The goal of treatment is to minimize symptoms such as pain and swelling, to prevent bone deformity (eg, bone erosion seen in X-rays), and to maintain daily functioning. It is primarily aimed at disease-modifying antirheumatic drugs (DMARDs); analgesics can be used to help manage pain. RA should generally be treated with at least one specific anti-rheumatic drug. The use of benzodiazepines (such as diazepam) to treat pain is not recommended because it does not seem to help and is associated with risk.
Lifestyle
Regular exercise is recommended as it is safe and useful for maintaining muscle strength and overall physical function. It is uncertain whether certain dietary actions have an effect. Physical activity is beneficial for people with rheumatoid arthritis who complain of fatigue. Occupational therapy has a positive role to play in improving the functional ability of people with rheumatoid arthritis.
Disease modifying agents
The disease-modifying antirheumatic drugs (DMARDs) are the main treatment for RA. They are a diverse collection of medicines, grouped by usage and convention. They have been found to improve symptoms, reduce joint damage, and improve overall functional ability.
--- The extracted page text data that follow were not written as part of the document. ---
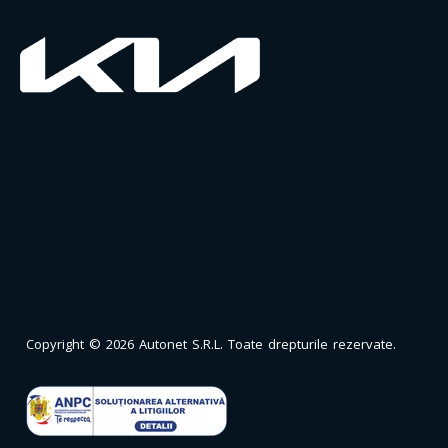
Copyright © 2026 Autonet S.R.L. Toate drepturile rezervate.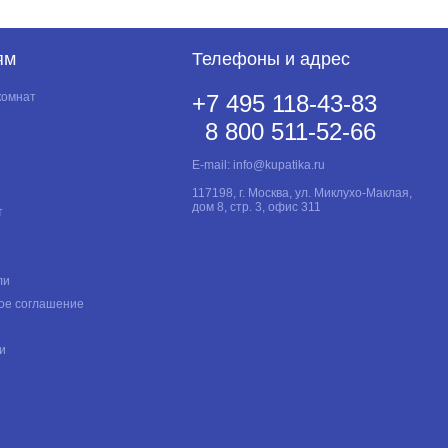
ям
Телефоны и адрес
комнат
+7 495 118-43-83
8 800 511-52-66
E-mail:
info@kupatika.ru
117198, г. Москва, ул. Миклухо-Маклая,
дом 8, стр. 3, офис 311
т
ли
ое соглашение
и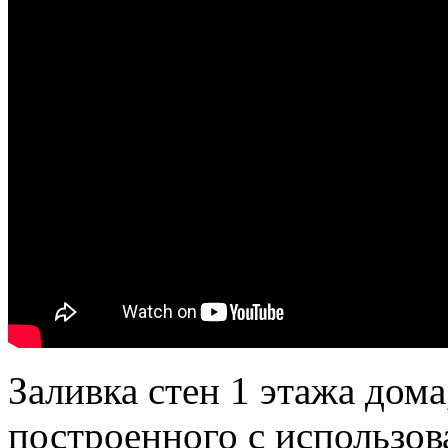
Заливка стен 1 этажа дома
построенного с использо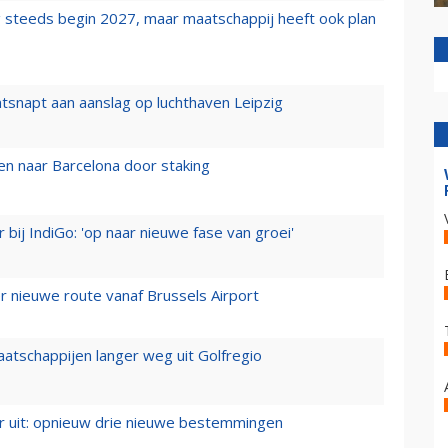
 steeds begin 2027, maar maatschappij heeft ook plan
tsnapt aan aanslag op luchthaven Leipzig
n naar Barcelona door staking
 bij IndiGo: 'op naar nieuwe fase van groei'
 nieuwe route vanaf Brussels Airport
aatschappijen langer weg uit Golfregio
er uit: opnieuw drie nieuwe bestemmingen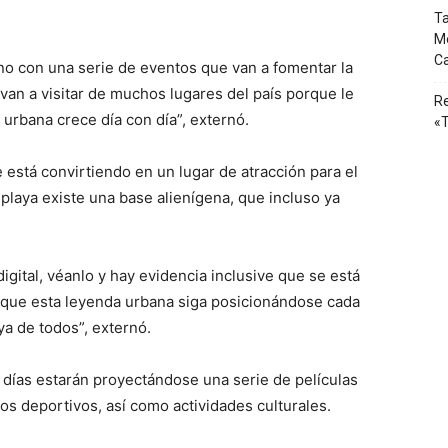
Ta
Mé
Ca
o con una serie de eventos que van a fomentar la
s van a visitar de muchos lugares del país porque le
Re
 urbana crece día con día”, externó.
«T
 está convirtiendo en un lugar de atracción para el
 playa existe una base alienígena, que incluso ya
igital, véanlo y hay evidencia inclusive que se está
 que esta leyenda urbana siga posicionándose cada
ya de todos”, externó.
días estarán proyectándose una serie de películas
os deportivos, así como actividades culturales.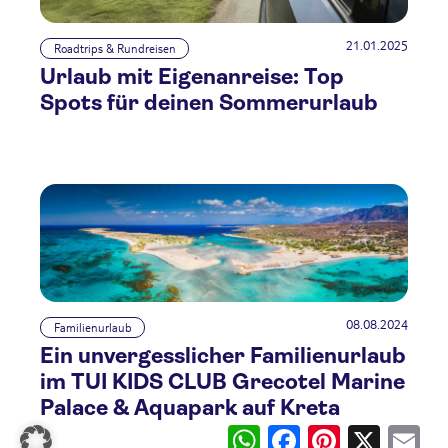
21.01.2025
Roadtrips & Rundreisen
Urlaub mit Eigenanreise: Top
Spots für deinen Sommerurlaub
08.08.2024
Familienurlaub
Ein unvergesslicher Familienurlaub
im TUI KIDS CLUB Grecotel Marine
Palace & Aquapark auf Kreta
WhatsApp
Facebook
Pinterest
X
Ema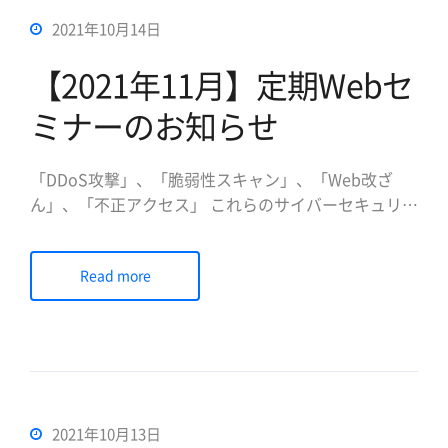
2021年10月14日
【2021年11月】定期Webセ
ミナーのお知らせ
「DDoS攻撃」、「脆弱性スキャン」、「Web改ざ
ん」、「不正アクセス」 これらのサイバーセキュリテ
ィ被害事例は日々増加する一方です。企業の規模と業
種を問わず、攻撃者は常にWebサイトへの攻撃を試み
Read more
ています。 本セミナーでは「なぜ、WAFを導入する
のか。WAFの定義と防御領域」をテーマとして、Web
サイトの保護に特化し […]
2021年10月13日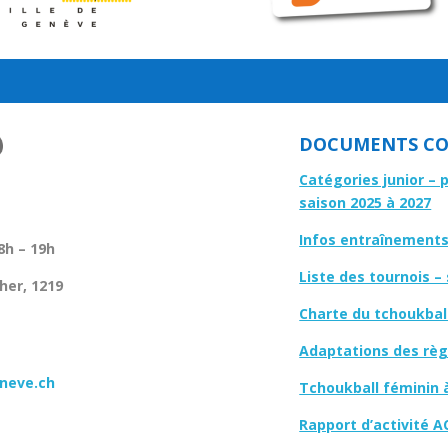
DOCUMENTS CO
Catégories junior – 
saison 2025 à 2027
Infos entraînements 
8h – 19h
Liste des tournois –
her, 1219
Charte du tchoukbal
Adaptations des règl
neve.ch
Tchoukball féminin 
Rapport d’activité A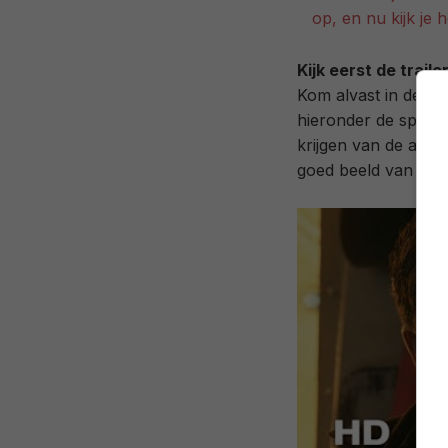
op, en nu kijk j
Kijk eerst de traile
Kom alvast in de jui
hieronder de spectac
krijgen van de actie
goed beeld van het 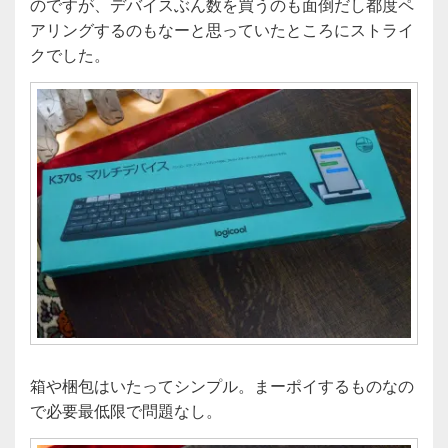
のですが、デバイスぶん数を買うのも面倒だし都度ペ
アリングするのもなーと思っていたところにストライ
クでした。
箱や梱包はいたってシンプル。まーポイするものなの
で必要最低限で問題なし。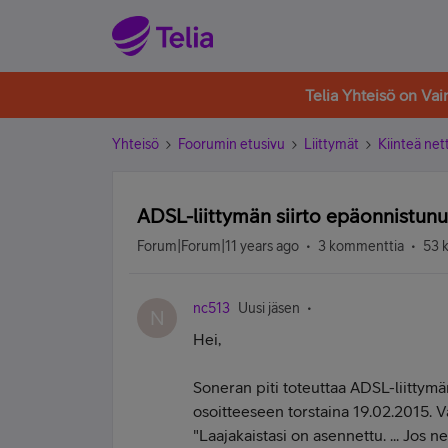
Telia Yhteisö on Va
Yhteisö
Foorumin etusivu
Liittymät
Kiinteä nett
ADSL-liittymän siirto epäonnistunut
Forum|Forum|11 years ago
3 kommenttia
53 
nc513
Uusi jäsen
N
Hei,
Soneran piti toteuttaa ADSL-liittym
osoitteeseen torstaina 19.02.2015. Va
"Laajakaistasi on asennettu. ... Jos ne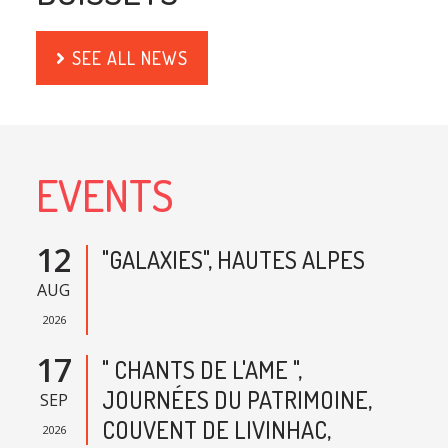
SEE ALL NEWS
EVENTS
12
"GALAXIES", HAUTES ALPES
AUG
2026
17
" CHANTS DE L'AME ",
JOURNÉES DU PATRIMOINE,
SEP
COUVENT DE LIVINHAC,
2026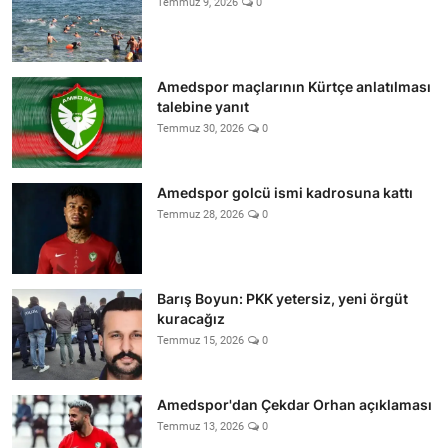
Temmuz 9, 2026
0
Amedspor maçlarının Kürtçe anlatılması
talebine yanıt
Temmuz 30, 2026
0
Amedspor golcü ismi kadrosuna kattı
Temmuz 28, 2026
0
Barış Boyun: PKK yetersiz, yeni örgüt
kuracağız
Temmuz 15, 2026
0
Amedspor'dan Çekdar Orhan açıklaması
Temmuz 13, 2026
0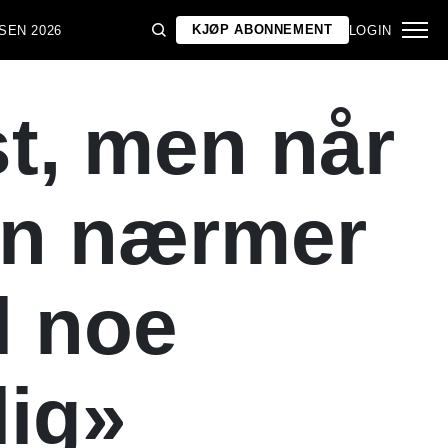
KJØP ABONNEMENT
SEN 2026
LOGIN
st, men når
ton nærmer
l noe
ig»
The DMARD should start early in the disease because they produce remission of the disease in about half of the people and the results are improved overall.
The following medications are considered as DMARDs: methotrexate, hydroxychloroquine, sulfasalazine, leflunomide, TNF-alpha inhibitors (certolizumab, infliximab and etanercept), abatacept, and anakinra. Rituximab and tocilizumab are monoclonal antibodies as well as DMARDs.
The most commonly used agents are methotrexate with other frequently used agents including sulfasalazine and leflunomide. Sodium aurothiomalate (gold) and cyclosporin are less commonly used because of more common side effects. Agents can be used in combination. Methotrexate is the most important and useful DMARD and is usually the first treatment. Side effects should be monitored regularly with toxicities including gastrointestinal, hematologic, lung, and liver. Side effects such as nausea, vomiting or abdominal pain can be reduced by taking folic acid.
The Cochrane 2015 review found rituximab with methotrexate effective in improving symptoms compared with methotrexate alone. Rituximab works by describing the levels of B-cells (immune cells involved in inflammation). People taking rituximab have increased pain, function, reduced disease activity and reduced joint damage based on x-ray images. After 6 months, 21% more people experienced improvements in their symptoms using rituximab and methotrexate.
Biological agents are generally only used if methotrexate and other conventional agents are not effective after a three month trial. They are associated with a higher rate of serious infections compared to other DMARDs. Biologic DMARD agents used to treat rheumatoid arthritis include: tumor necrosis factor alpha (TNF?) Blocker such as infliximab; interleukin 1 blockers such as anakinra, monoclonal antibodies against B cells such as rituximab, and tocilizumab inhibitors of T-cell stimulation such as abatacept. They are often used in combination with methotrexate or leflunomide. Abatacept should not be used at the same time as other biologics. In those with well-controlled TNF-blockers, dose reduction did not appear to affect overall function. People should be screened for latent tuberculosis before starting TNF blocker therapy to avoid reactivation.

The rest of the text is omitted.